Contudo, para o desembargador federal, não existe previsão de realização da audiência de custódia por videoconferência na resolução que regulamentou o instituto. “Além disso, a utilização deste mecanismo acabaria por desvirtuar o sentido do ato, pois o contato pessoal mostra-se necessário para a apuração de eventuais ilegalidades, como tortura e maus-tratos, no momento da prisão”, completou Paulo Fontes.

O relator citou voto apresentado em sessão do CNJ que deu origem à resolução que regulamenta as audiências de custódia.
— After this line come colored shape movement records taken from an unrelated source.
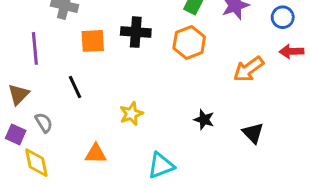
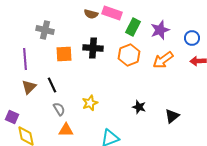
orange arrow: (249, 69) -> (163, 60), moved
brown triangle: (19, 94) -> (29, 87), moved
gray semicircle: (44, 123) -> (59, 109), moved
black triangle: (253, 133) -> (172, 116), turned 35

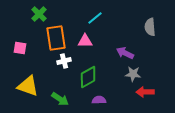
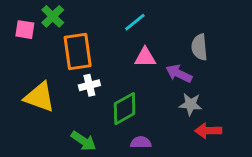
gray semicircle: (150, 27) -> (199, 47), moved
pink triangle: (85, 41) -> (145, 57), moved
pink square: (20, 48) -> (25, 30), moved
yellow triangle: (28, 86) -> (40, 97), moved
Nele, o conselheiro salienta que “não há, no projeto, qualquer previsão da instituição de audiência de custódia por videoconferência, pois perdura o entendimento de que a previsibilidade da audiência de custódia em meio virtual desnaturaria o sentido do ato, inviabilizando, dessa forma, eventual apuração de tortura e maus tratos no momento da prisão”.

Além disso, o desembargador federal entendeu que também houve desrespeito ao artigo 6º da Resolução CNJ 213, que dispõe que “antes da apresentação da pessoa presa ao juiz, será assegurado seu atendimento prévio e reservado por advogado por ela constituído ou defensor público, sem a presença de agentes policiais, sendo esclarecido por funcionário credenciado os motivos, fundamentos e ritos que versam a audiência de custódia”. O artigo também estabelece que seja reservado local apropriado para garantir a confidencialidade do atendimento.

Para o desembargador federal Paulo Fontes, a regularidade da audiência de custódia integra o conceito de legalidade da prisão em flagrante e o seu descumprimento resultou em prejuízo aos presos, motivo pelo qual determinou o relaxamento da prisão. Ele ainda ressaltou que outra medida, como a determinação de realização de nova audiência, com observância dos requisitos legais, “acabaria por frustrar a natureza do ato e o elemento temporal que lhe é ínsito”.

O magistrado lembrou que a audiência de custódia decorre da aplicação da Convenção Americana de Direitos Humanos de 1969, sendo prevista também na Convenção Europeia de Direitos Humanos de 1950. “Estamos bastante atrasados na implementação desse instituto, considerado universalmente relevante à garantia dos direitos individuais, de maneira que cabe ao Judiciário uma postura firme para que o modelo seja efetivamente implantado, e de forma eficaz para os fins a que se destina”, completou.

O relator frisou ainda que o crime supostamente praticado pelos pacientes foi cometido sem violência ou grave ameaça.